The classic definition of a species is: a set of living beings that share common characteristics and can interbreed, giving rise to fertile offspring. Notice that the use of the word interbreed implies that the living things in question use sexual reproduction. This leads us to ask whether the concept of a species should be restricted to living beings with this type of reproduction, or it can be extended to those that reproduce otherwise, such as prokaryotes and some eukaryotes. This question can be answered in several ways:
- Species exist whenever there is life: all living beings belong to a species that differs clearly from other species
- Species exist only when they occupy different ecological niches: for example, different species of insects that feed on different plants or animals.
- Species exist only when there is sexual reproduction: the species definition given above makes no sense for living beings that reproduce asexually, therefore those beings have no species.

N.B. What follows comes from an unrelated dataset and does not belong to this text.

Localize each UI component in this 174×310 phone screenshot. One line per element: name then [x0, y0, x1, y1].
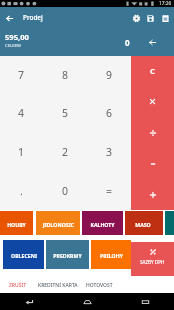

Biologists disagree on which of these alternatives is best, although some observations on asexual beings seem to favor the third.

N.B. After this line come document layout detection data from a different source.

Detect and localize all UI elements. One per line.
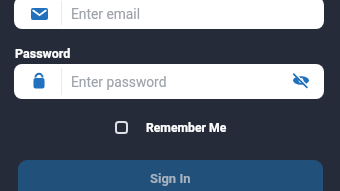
button[interactable]: Enter password — [14, 64, 324, 99]
staticText: Sign In — [150, 171, 191, 186]
staticText: Enter password — [71, 74, 167, 90]
staticText: Password — [15, 46, 71, 61]
button[interactable] — [292, 71, 310, 89]
staticText: Remember Me — [146, 121, 227, 134]
button[interactable]: Remember Me — [115, 121, 227, 135]
button[interactable]: Sign In — [18, 160, 323, 191]
button[interactable]: Enter email — [14, 0, 324, 29]
staticText: Enter email — [71, 6, 141, 22]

- Prokaryotes: they reproduce by bipartition. After some time, a single individual becomes two. Traditionally they have been classified into species, following the usual nomenclature, e.g. Escherichia coli. However, bacteria are able to exchange genetic information in the form of plasmids, small circular DNA strands, even among quite different species. Some biologists believe that the set of all bacteria forms a genetic continuum, a field of life without evident divisions in different species.
- Parthenogenetic plants. In many groups the two types of reproduction coexist, but in Alchemilla, a rosacea that typically reproduces asexually, 300 species are distinguished that differ in very slight details. It is thought that they could actually make a genetic continuum, where we could go from one species to the next with a few DNA changes. Among plants, there are other such examples.
- Parthenogenetic animals. They are few and frequently arise as hybrids of two species that reproduce sexually, so they use to be as different from one another as their ancestors are.
In conclusion, it looks like the concept of species is linked in some way with sexual reproduction. Where reproduction is asexual, living beings often form a genetic continuum where division in species may be arbitrary. But the data are often contradictory and counterexamples are found almost everywhere. For instance, there are groups with sexual reproduction that form a genetic continuum. The field is quite open for research.